Leitsatz (amtlich)
1. Erhält ein als gemeinnützig anerkanntes Wohnungsunternehmen in der Rechtsform der Kapitalgesellschaft für bestimmte Geschäfte nach § 6 Abs.3 und 4 WGG eine Ausnahmebewilligung, unterliegt es mit sämtlichen Einkünften aus dieser Tätigkeit der Gewerbesteuer.
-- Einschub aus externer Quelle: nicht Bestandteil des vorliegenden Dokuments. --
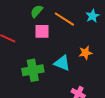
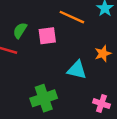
green semicircle: (37, 11) -> (20, 30), moved
green cross: (33, 70) -> (44, 98), moved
2. Der Gewinn aus der Auflösung einer gemäß § 6b EStG gebildeten Rücklage wird nicht von der Kürzungsvorschrift des § 9 Nr.1 Satz 2 GewStG erfaßt, wenn bei der Auflösung die Voraussetzungen des § 9 Nr.1 Satz 2 GewStG nicht vorliegen. Dies gilt auch dann, wenn der ohne die Bildung der Rücklage entstandene Gewinn nach § 9 Nr.1 Satz 2 GewStG gewerbesteuerfrei gewesen wäre.
Orientierungssatz
1. Abgrenzung des laufenden Gewerbeertrags vom steuerbefreiten Veräußerungsgewinns oder Aufgabegewinns i.S. des § 16 EStG: Der Gewinn aus der Auflösung einer Rücklage nach § 6b EStG ist selbst dann kein Gewinn aus einer Betriebsveräußerung, wenn die Rücklage im Zuge einer Betriebsveräußerung gebildet worden ist (vgl. BFH-Urteil vom 4.2.1982 IV R 150/78).
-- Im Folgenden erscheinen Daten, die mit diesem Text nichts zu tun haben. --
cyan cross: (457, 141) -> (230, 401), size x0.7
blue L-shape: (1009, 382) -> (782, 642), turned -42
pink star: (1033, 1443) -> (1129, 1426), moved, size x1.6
2. Trotz selbständiger Ermittlung des Gewinns für die Gewerbesteuer kann eine Kapitalgesellschaft bilanzsteuerrechtliche Bewertungswahlrechte bei der Gewinnermittlung für Zwecke der Gewerbesteuer und bei der Gewinnermittlung für Zwecke der Körperschaftsteuer nur einheitlich ausüben (vgl. BFH-Urteil vom 25.4.1985 IV R 83/83).
3. Die Frage, ob ein Unternehmen nach dem WGG als gemeinnützig anzuerkennen ist, bestimmt sich ausschließlich nach den Vorschriften dieses Gesetzes. Die Entscheidung über die Anerkennung ist für die Steuerbehörden bindend (Grundlagenbescheid). Im Rahmen des Besteuerungsverfahrens hat das FA lediglich zu prüfen, ob das Wohnungsunternehmen in dem maßgebenden Steuerabschnitt als gemeinnützig anerkannt war (vgl. RFH-Rechtsprechung und BFH-Rechtsprechung).
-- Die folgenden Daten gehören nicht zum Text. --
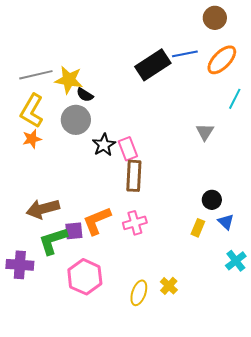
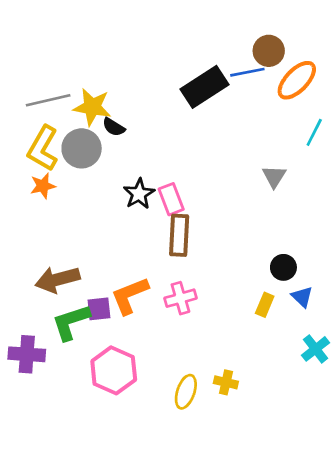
brown circle: (215, 18) -> (269, 51), moved
gray circle: (76, 120) -> (82, 148), moved
yellow cross: (169, 286) -> (226, 382), turned -30

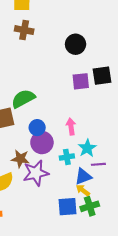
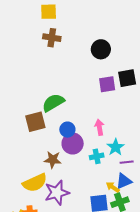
purple star: (36, 173) -> (57, 193), moved
blue triangle: (83, 176) -> (124, 181), moved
4. Bei Kapitalgesellschaften besteht die Gewerbesteuerpflicht auch nach Einstellung ihrer werbenden Tätigkeit bis zur vollständigen Verteilung des Vermögens an die Gesellschafter fort (vgl. BFH-Urteil vom 13.11.1962 I 262/60 U; Literatur).
Normenkette
GewStG § 2 Abs. 2 Nr. 2, § 3 Nr. 6, § 9 Nr. 1 S. 2; GewStDV 1968 §§ 10, 12 Nr. 1; WGG § 1 Abs. 2, § 6 Abs. 1, 3; KStG § 6 Abs. 1; WGG § 6 Abs. 4; WGGDV § 10 Abs. 3; EStG §§ 6b, 5; GewStG §§ 7, 2 Abs. 1; EStG § 16; AO 1977 § 171 Abs. 10
Verfahrensgang
FG Münster (Entscheidung vom 24.08.1988; Aktenzeichen X 2307/88 G) |
Tatbestand
Die Klägerin und Revisionsbeklagte (Klägerin) ist eine Gesellschaft mit beschränkter Haftung, die durch Beschluß des Ministers für Wiederaufbau des Landes Nordrhein-Westfalen vom ... als gemeinnütziges Wohnungsunternehmen nach dem Gesetz über die Gemeinnützigkeit im Wohnungswesen vom 29.Februar 1940 --WGG-- (BGBl III, Gliederungsnr.2330-8, veröffentl. bereinigte Fassung) anerkannt worden ist.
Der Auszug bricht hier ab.